# About dark matter and parallel universes

The topic has been edited so as not to mislead people, and also not to be so naive. Hey. I came across this news in the evening and thought for the whole night. But what if there is no dark matter (read the article, by the way)? It so happened that over the past few days I have everywhere come across conversations about parallel worlds (in Beyond the Boundary, in the news, even in Futurama). And so, my brain combined these two things and came up with a theory.
So, the idea: what if there is no dark matter, and the gravitational background that it supposedly creates is the sum of the influence of the gravitational fields of objects in parallel universes on this area in the space of our universe ?

Suppose there is an object with mass m , but it exerts a gravitational effect as if the mass of the object was m 1 = 10m . Based on theories of dark matter, this means that around this object there is still a bunch of invisible and undetectable substance, which makes up for the mass deficit. The same applies to the case when, it seems, an empty region of the cosmos has a surprisingly large gravitational effect on neighboring objects. Again, this invisible dark matter is to blame for everything.

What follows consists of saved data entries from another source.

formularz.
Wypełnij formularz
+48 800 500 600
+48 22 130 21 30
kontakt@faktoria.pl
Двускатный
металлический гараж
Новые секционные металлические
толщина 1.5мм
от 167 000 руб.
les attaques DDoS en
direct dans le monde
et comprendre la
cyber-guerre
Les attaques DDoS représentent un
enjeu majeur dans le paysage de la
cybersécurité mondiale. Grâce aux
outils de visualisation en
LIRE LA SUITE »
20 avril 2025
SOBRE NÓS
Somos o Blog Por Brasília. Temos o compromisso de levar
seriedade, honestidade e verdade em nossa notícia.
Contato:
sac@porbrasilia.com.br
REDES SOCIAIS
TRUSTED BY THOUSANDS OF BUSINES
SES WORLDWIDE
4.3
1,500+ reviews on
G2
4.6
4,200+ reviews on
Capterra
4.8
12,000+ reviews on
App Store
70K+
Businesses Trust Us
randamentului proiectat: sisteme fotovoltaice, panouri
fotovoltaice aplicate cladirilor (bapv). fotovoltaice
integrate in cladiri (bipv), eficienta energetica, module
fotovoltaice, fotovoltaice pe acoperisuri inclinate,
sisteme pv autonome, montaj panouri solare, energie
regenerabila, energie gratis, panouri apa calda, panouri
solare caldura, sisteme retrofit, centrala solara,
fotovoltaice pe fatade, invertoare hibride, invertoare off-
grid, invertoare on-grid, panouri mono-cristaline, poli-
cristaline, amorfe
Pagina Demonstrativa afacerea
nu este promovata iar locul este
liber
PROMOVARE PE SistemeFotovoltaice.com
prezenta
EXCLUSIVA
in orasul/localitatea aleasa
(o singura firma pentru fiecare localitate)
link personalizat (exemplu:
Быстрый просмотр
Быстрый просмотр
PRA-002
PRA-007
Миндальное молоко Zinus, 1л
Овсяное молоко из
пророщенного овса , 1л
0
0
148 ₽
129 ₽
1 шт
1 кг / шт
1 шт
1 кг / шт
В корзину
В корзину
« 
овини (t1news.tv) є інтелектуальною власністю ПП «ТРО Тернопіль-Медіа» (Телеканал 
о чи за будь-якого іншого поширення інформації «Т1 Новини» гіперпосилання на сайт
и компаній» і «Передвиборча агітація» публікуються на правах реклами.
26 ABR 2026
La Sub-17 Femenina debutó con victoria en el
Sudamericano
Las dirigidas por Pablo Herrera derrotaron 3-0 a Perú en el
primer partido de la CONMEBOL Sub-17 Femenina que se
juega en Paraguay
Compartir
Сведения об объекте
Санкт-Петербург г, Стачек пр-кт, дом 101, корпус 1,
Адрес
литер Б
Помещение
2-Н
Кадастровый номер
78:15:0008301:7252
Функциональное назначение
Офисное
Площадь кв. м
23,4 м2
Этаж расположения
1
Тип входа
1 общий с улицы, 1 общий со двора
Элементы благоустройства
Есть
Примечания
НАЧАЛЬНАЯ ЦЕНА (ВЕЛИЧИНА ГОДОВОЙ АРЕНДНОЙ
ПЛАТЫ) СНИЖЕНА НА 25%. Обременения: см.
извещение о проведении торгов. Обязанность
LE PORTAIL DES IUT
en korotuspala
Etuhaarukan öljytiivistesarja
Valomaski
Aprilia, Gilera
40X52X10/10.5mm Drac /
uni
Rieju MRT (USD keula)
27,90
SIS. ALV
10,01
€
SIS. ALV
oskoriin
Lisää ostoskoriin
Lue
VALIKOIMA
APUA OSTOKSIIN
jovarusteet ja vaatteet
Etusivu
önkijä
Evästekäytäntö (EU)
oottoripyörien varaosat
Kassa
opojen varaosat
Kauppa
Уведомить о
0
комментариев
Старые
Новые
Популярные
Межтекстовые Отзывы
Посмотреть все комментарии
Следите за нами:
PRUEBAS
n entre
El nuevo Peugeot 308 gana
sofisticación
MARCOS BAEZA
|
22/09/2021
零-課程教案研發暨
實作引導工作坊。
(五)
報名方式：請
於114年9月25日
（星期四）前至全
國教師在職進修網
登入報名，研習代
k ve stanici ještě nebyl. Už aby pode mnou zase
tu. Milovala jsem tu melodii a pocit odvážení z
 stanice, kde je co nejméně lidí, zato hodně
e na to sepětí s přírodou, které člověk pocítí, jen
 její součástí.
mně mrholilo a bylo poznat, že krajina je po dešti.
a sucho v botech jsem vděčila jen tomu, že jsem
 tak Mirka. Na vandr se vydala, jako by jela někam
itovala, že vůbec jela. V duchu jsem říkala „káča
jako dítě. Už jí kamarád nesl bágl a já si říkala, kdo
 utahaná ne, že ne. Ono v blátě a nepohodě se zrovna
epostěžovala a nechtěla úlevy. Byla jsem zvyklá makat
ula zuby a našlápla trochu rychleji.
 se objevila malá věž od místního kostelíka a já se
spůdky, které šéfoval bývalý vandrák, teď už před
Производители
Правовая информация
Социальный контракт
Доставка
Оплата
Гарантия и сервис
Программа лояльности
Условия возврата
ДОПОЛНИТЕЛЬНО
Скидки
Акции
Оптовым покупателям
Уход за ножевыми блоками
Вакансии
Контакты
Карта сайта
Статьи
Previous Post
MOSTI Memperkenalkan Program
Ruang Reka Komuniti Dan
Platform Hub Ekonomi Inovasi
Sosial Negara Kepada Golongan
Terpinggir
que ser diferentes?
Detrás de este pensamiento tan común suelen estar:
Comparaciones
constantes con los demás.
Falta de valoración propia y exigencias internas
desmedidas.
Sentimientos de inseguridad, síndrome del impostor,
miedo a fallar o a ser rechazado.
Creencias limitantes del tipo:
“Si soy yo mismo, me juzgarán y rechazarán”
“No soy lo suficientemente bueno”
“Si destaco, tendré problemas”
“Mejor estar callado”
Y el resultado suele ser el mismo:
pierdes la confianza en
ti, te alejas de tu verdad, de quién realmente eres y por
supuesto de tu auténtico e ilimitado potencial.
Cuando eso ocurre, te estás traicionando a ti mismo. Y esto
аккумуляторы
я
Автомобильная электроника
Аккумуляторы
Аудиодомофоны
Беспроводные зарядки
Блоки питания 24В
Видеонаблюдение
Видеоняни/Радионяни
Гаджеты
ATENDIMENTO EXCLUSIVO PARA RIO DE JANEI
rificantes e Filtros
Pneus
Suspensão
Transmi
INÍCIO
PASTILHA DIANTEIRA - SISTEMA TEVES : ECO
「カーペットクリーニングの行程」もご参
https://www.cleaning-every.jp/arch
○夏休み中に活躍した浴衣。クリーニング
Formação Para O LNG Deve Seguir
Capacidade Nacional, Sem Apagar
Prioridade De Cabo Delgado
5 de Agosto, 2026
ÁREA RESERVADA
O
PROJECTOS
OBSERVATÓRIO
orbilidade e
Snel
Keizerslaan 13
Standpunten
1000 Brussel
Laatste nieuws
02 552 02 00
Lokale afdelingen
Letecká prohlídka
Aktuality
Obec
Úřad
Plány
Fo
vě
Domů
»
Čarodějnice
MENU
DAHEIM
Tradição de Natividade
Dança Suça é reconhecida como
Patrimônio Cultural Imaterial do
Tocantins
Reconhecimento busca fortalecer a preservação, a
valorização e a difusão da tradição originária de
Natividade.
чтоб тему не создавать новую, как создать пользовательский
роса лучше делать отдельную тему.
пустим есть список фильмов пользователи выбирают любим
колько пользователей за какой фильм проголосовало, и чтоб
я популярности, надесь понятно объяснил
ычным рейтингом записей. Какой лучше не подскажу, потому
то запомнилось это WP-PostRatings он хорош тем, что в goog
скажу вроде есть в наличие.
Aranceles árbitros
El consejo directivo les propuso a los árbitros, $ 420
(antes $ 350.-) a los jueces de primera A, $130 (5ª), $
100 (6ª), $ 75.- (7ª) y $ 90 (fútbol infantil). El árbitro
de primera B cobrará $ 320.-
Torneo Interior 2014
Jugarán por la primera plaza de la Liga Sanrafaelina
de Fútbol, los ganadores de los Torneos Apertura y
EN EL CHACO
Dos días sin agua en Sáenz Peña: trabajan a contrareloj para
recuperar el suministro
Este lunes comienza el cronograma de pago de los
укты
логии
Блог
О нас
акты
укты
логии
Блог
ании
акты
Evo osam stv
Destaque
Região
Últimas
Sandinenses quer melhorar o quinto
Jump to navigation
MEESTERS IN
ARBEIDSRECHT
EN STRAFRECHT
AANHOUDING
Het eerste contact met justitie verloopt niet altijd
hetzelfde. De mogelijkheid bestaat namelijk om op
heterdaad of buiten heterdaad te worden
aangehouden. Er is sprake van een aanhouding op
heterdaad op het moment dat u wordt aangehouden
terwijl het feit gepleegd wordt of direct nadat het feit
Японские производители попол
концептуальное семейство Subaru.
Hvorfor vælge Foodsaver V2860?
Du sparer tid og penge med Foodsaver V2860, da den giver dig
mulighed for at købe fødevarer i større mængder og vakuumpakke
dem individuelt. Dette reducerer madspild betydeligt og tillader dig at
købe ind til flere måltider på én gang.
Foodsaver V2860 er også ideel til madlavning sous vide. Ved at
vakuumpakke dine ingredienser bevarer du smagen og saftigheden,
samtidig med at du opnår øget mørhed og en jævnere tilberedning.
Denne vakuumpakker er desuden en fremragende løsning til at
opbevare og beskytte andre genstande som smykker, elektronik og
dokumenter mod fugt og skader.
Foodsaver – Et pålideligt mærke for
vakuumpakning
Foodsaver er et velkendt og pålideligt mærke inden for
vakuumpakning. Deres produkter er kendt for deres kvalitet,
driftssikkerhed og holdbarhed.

What else can create such an effect? My idea is that in addition to our observed mass, there are other objects with similar coordinates x , y , z(and maybe t ), but located in parallel universes. It is logical to assume that these universes can be located in any way relative to our universe, from which it follows that identical objects in different parallel universes will affect the object in our universe with different strengths. An object in the nearest parallel universe will act at a given point in our universe with a force p (U, U 1 ) F (m 1 ) , in the next one with a force p (U, U 2 ) F (m 2 ) , where p (U, U i ) is the coefficient of the force of influence of an object in the universe U i(you can consider U as the coordinate axis on which parallel worlds are located, or you can not count it) on an object in our universe, and m i are the masses of the corresponding objects in parallel worlds. And so on, until the force of influence becomes negligible due to the fact that the parallel universe is too far from ours.
In other words, objects having a sufficient mass, for example, stars, create a gravitational field of such strength that it tears the fabric of space or maybe just seeps through it and, thus, spread its effect to neighboring parallel universes.
Further, if neighboring parallel universes are not very different from ours in their configuration, then where, for example, we have a cluster of stars, the parallel world also has something similar, and therefore at this point the total effect of all the gravitational fields of all neighboring universes. On the other hand, there may exist such a parallel universe in which, for example, time moves at a different speed, so the configuration of stars there is completely different. Because of this, an incomprehensible gravitational background arises from scratch in our universe.

Thanks to those who wrote constructive comments.